> WHAT YOU HAVE TO DO:
Below are records; copy every line in them that holds the word "が成立しました".

> AVAILABLE DATA:
══════════════════════════════

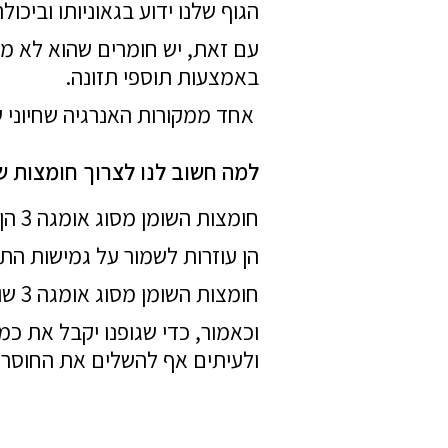
הגוף שלנו ידוע בגאוניותו וביכ
עם זאת, יש חומרים שהוא לא מסו
באמצעות תוספי תזונה.
אחד ממקורות האנרגיה שחיוני שהג
למה חשוב לנו לצרוך חומצות שומ
חומצות השומן מסוג אומגה 3 הן מאוד חיוניות לתפקוד התקין של התאים בגופנו.
הן עוזרות לשמור על גמישות הת
חומצות השומן מסוג אומגה 3 שומרות על התפקוד של תאי המוח, תאי הלב, וכמובן גם תאי העור.
ולעיתים אף להשלים את החוסרים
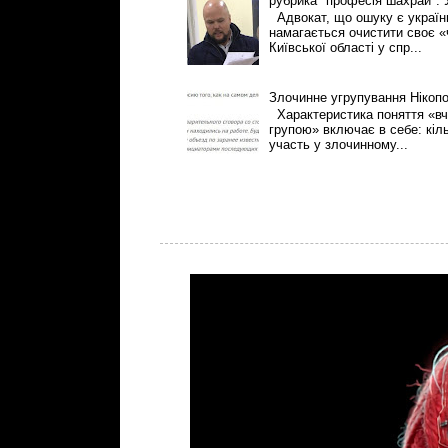
рубрика "професія шахрай":
Адвокат, що ошуку є українці
намагається очистити своє «
Київської області у спр...
Злочинне угрупування Нікоп
Характеристика поняття «вч
групою» включає в себе: кіль
участь у злочинному...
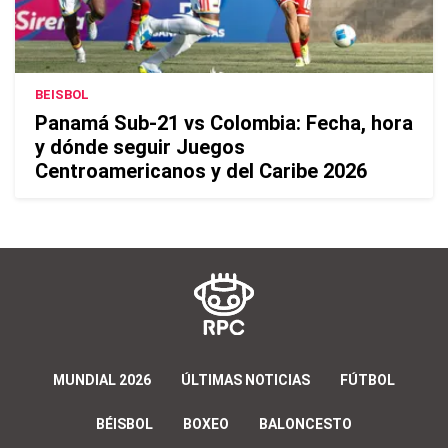
BEISBOL
Panamá Sub-21 vs Colombia: Fecha, hora
y dónde seguir Juegos
Centroamericanos y del Caribe 2026
MUNDIAL 2026
ÚLTIMAS NOTICIAS
FÚTBOL
BÉISBOL
BOXEO
BALONCESTO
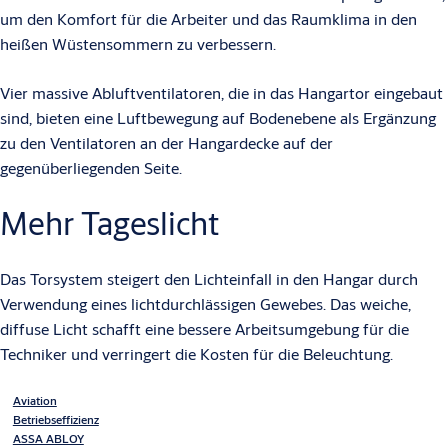
um den Komfort für die Arbeiter und das Raumklima in den
heißen Wüstensommern zu verbessern.
Vier massive Abluftventilatoren, die in das Hangartor eingebaut
sind, bieten eine Luftbewegung auf Bodenebene als Ergänzung
zu den Ventilatoren an der Hangardecke auf der
gegenüberliegenden Seite.
Mehr Tageslicht
Das Torsystem steigert den Lichteinfall in den Hangar durch
Verwendung eines lichtdurchlässigen Gewebes. Das weiche,
diffuse Licht schafft eine bessere Arbeitsumgebung für die
Techniker und verringert die Kosten für die Beleuchtung.
Aviation
Betriebseffizienz
ASSA ABLOY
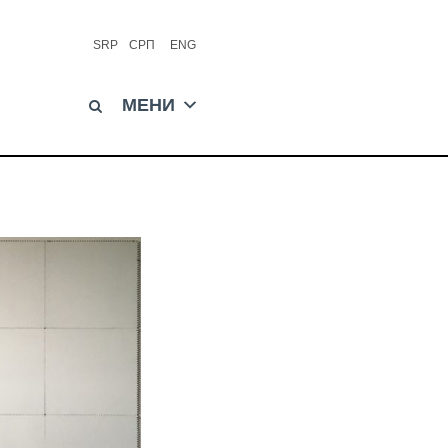
SRP
СРП
ENG
МЕНИ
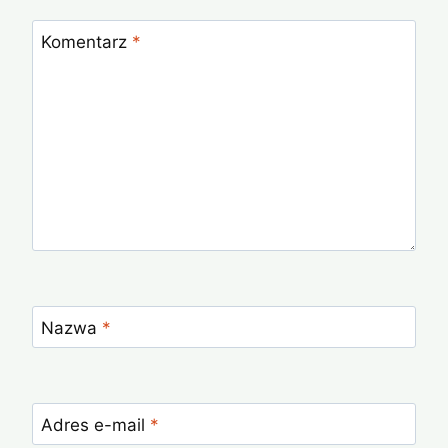
Komentarz
*
Nazwa
*
Adres e-mail
*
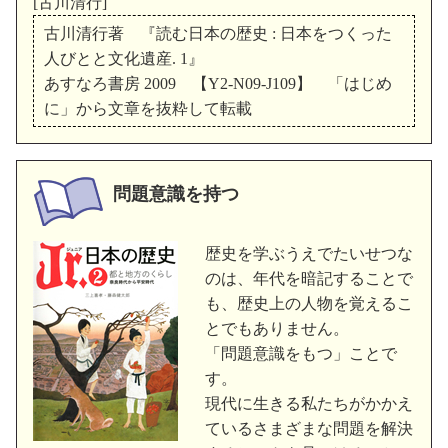
[古川清行]
古川清行著 『読む日本の歴史 : 日本をつくった
人びとと文化遺産. 1』
あすなろ書房 2009 【Y2-N09-J109】 「はじめ
に」から文章を抜粋して転載
問題意識を持つ
歴史を学ぶうえでたいせつな
のは、年代を暗記することで
も、歴史上の人物を覚えるこ
とでもありません。
「問題意識をもつ」ことで
す。
現代に生きる私たちがかかえ
ているさまざまな問題を解決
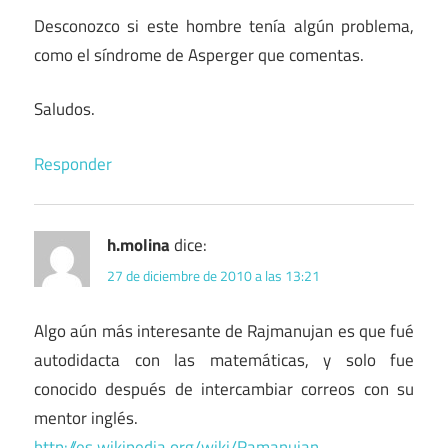
Desconozco si este hombre tenía algún problema,
como el síndrome de Asperger que comentas.
Saludos.
Responder
h.molina
dice:
27 de diciembre de 2010 a las 13:21
Algo aún más interesante de Rajmanujan es que fué
autodidacta con las matemáticas, y solo fue
conocido después de intercambiar correos con su
mentor inglés.
http://es.wikipedia.org/wiki/Ramanujan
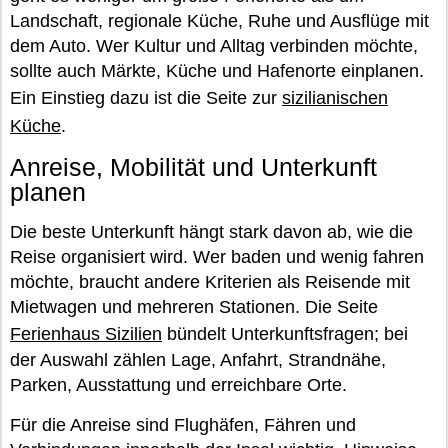
Landschaft, regionale Küche, Ruhe und Ausflüge mit
dem Auto. Wer Kultur und Alltag verbinden möchte,
sollte auch Märkte, Küche und Hafenorte einplanen.
Ein Einstieg dazu ist die Seite zur
sizilianischen
Küche
.
Anreise, Mobilität und Unterkunft
planen
Die beste Unterkunft hängt stark davon ab, wie die
Reise organisiert wird. Wer baden und wenig fahren
möchte, braucht andere Kriterien als Reisende mit
Mietwagen und mehreren Stationen. Die Seite
Ferienhaus Sizilien
bündelt Unterkunftsfragen; bei
der Auswahl zählen Lage, Anfahrt, Strandnähe,
Parken, Ausstattung und erreichbare Orte.
Für die Anreise sind Flughäfen, Fähren und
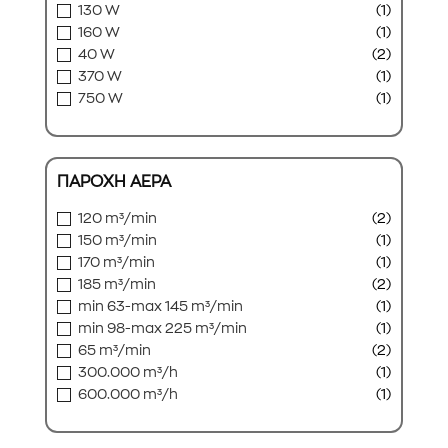
130 W
(1)
160 W
(1)
40 W
(2)
370 W
(1)
750 W
(1)
ΠΑΡΟΧΗ ΑΕΡΑ
120 m³/min
(2)
150 m³/min
(1)
170 m³/min
(1)
185 m³/min
(2)
min 63-max 145 m³/min
(1)
min 98-max 225 m³/min
(1)
65 m³/min
(2)
300.000 m³/h
(1)
600.000 m³/h
(1)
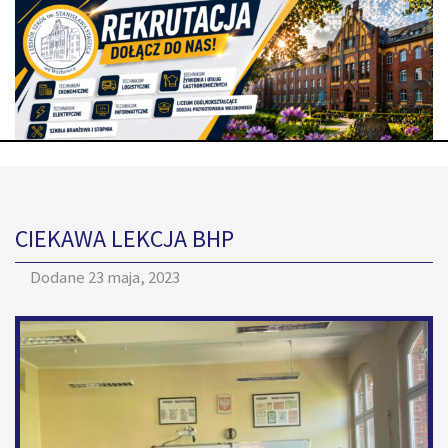
CIEKAWA LEKCJA BHP
Dodane
23 maja, 2023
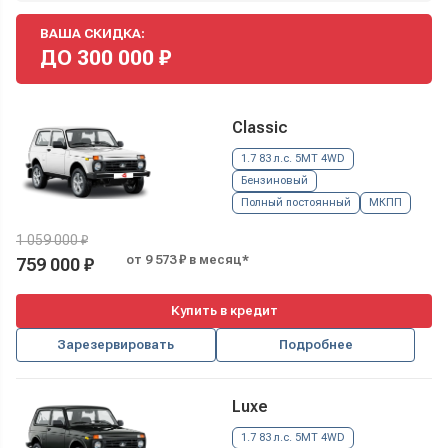
ВАША СКИДКА:
ДО
300 000
₽
Classic
1.7 83 л.с. 5MT 4WD
Бензиновый
Полный постоянный
МКПП
1 059 000 ₽
от 9 573 ₽ в месяц*
759 000 ₽
Купить в кредит
Зарезервировать
Подробнее
Luxe
1.7 83 л.с. 5MT 4WD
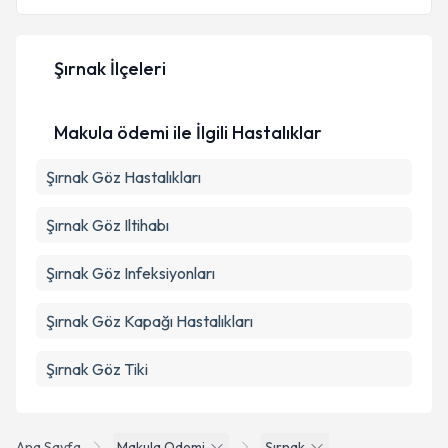
Şırnak İlçeleri
Kişisel verilerimin işlenmesine ilişkin
Aydınlatma
Metni
'ni okudum ve kişisel verilerimin belirtilen
Makula ödemi ile İlgili Hastalıklar
kapsamda işlenmesini kabul ediyorum.
Şırnak Göz Hastalıkları
Takvim Talebini Gönder
Şırnak Göz Iltihabı
Şırnak Göz Infeksiyonları
Şırnak Göz Kapağı Hastalıkları
Şırnak Göz Tiki
Ana Sayfa
Makula Odemi
Şırnak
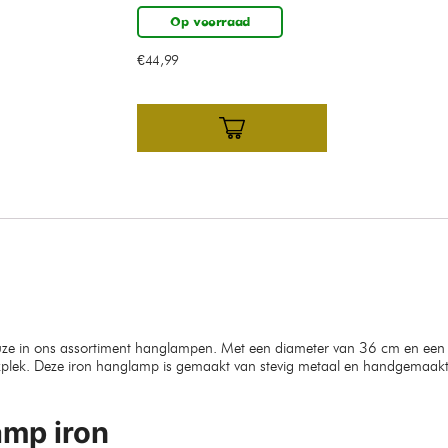
Op voorraad
€
44,99
euze in ons assortiment hanglampen. Met een diameter van 36 cm en ee
plek. Deze iron hanglamp is gemaakt van stevig metaal en handgemaakt 
amp iron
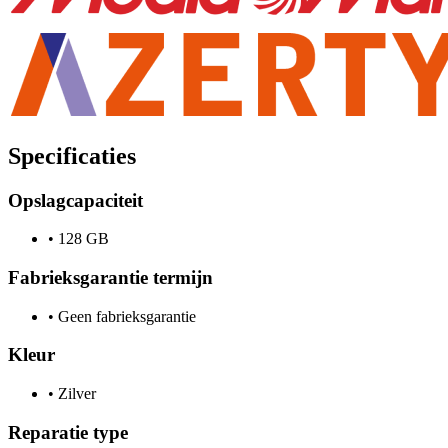
Specificaties
Opslagcapaciteit
•
128 GB
Fabrieksgarantie termijn
•
Geen fabrieksgarantie
Kleur
•
Zilver
Reparatie type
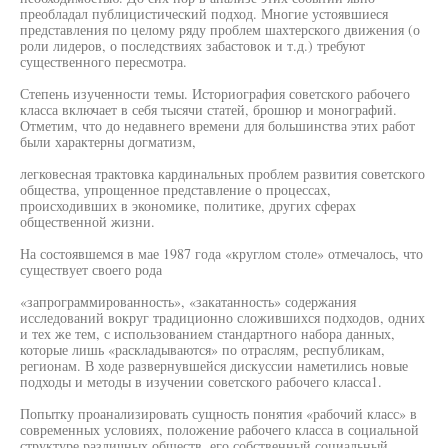
преобладал публицистический подход. Многие устоявшиеся
представления по целому ряду проблем шахтерского движения (о
роли лидеров, о последствиях забастовок и т.д.) требуют
существенного пересмотра.
Степень изученности темы. Историография советского рабочего
класса включает в себя тысячи статей, брошюр и монографий.
Отметим, что до недавнего времени для большинства этих работ
были характерны догматизм,
легковесная трактовка кардинальных проблем развития советского
общества, упрощенное представление о процессах,
происходивших в экономике, политике, других сферах
общественной жизни.
На состоявшемся в мае 1987 года «круглом столе» отмечалось, что
существует своего рода
«запрограммированность», «закатанность» содержания
исследований вокруг традиционно сложившихся подходов, одних
и тех же тем, с использованием стандартного набора данных,
которые лишь «раскладываются» по отраслям, республикам,
регионам. В ходе развернувшейся дискуссии наметились новые
подходы и методы в изучении советского рабочего класса1.
Попытку проанализировать сущность понятия «рабочий класс» в
современных условиях, положение рабочего класса в социальной
структуре различных обществ, его собственный социальный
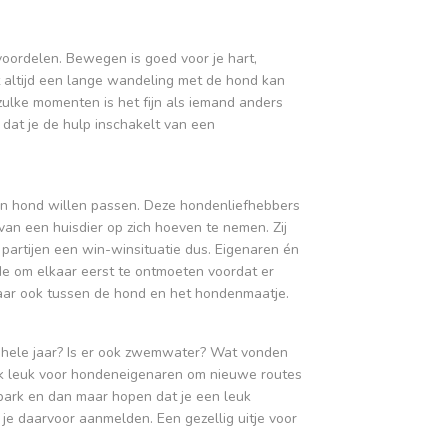
 voordelen. Bewegen is goed voor je hart,
t altijd een lange wandeling met de hond kan
zulke momenten is het fijn als iemand anders
f dat je de hulp inschakelt van een
n hond willen passen. Deze hondenliefhebbers
van een huisdier op zich hoeven te nemen. Zij
partijen een win-winsituatie dus. Eigenaren én
e om elkaar eerst te ontmoeten voordat er
aar ook tussen de hond en het hondenmaatje.
 hele jaar? Is er ook zwemwater? Wat vonden
 ook leuk voor hondeneigenaren om nieuwe routes
park en dan maar hopen dat je een leuk
 je daarvoor aanmelden. Een gezellig uitje voor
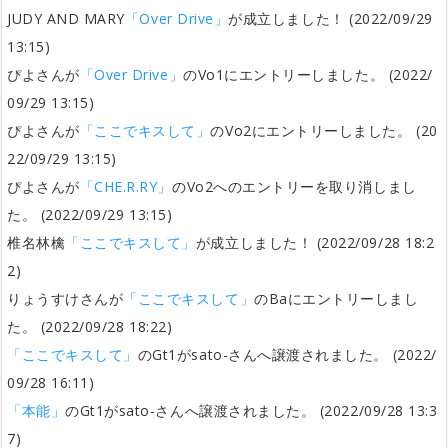
JUDY AND MARY
「Over Drive」
が成立しました！ (2022/09/29
13:15)
ぴよさんが
「Over Drive」
のVo1にエントリーしました。 (2022/
09/29 13:15)
ぴよさんが
「ここでキスして」
のVo2にエントリーしました。 (20
22/09/29 13:15)
ぴよさんが
「CHE.R.RY」
のVo2へのエントリーを取り消しまし
た。 (2022/09/29 13:15)
椎名林檎
「ここでキスして」
が成立しました！ (2022/09/28 18:2
2)
りょうすけさんが
「ここでキスして」
のBaにエントリーしまし
た。 (2022/09/28 18:22)
「ここでキスして」
のGt1がsato-さんへ譲渡されました。 (2022/
09/28 16:11)
「本能」
のGt1がsato-さんへ譲渡されました。 (2022/09/28 13:3
7)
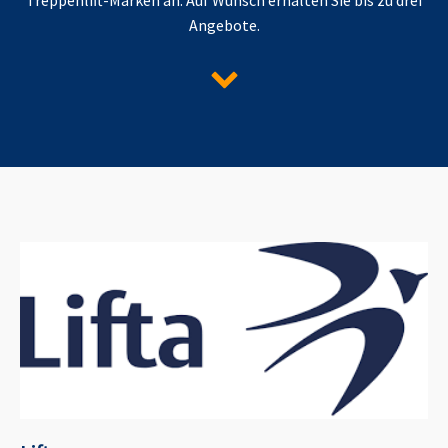
Angebote.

══════════════════════════════

> REPLY:
が成立しました！ (2022/09/29
が成立しました！ (2022/09/28 18:2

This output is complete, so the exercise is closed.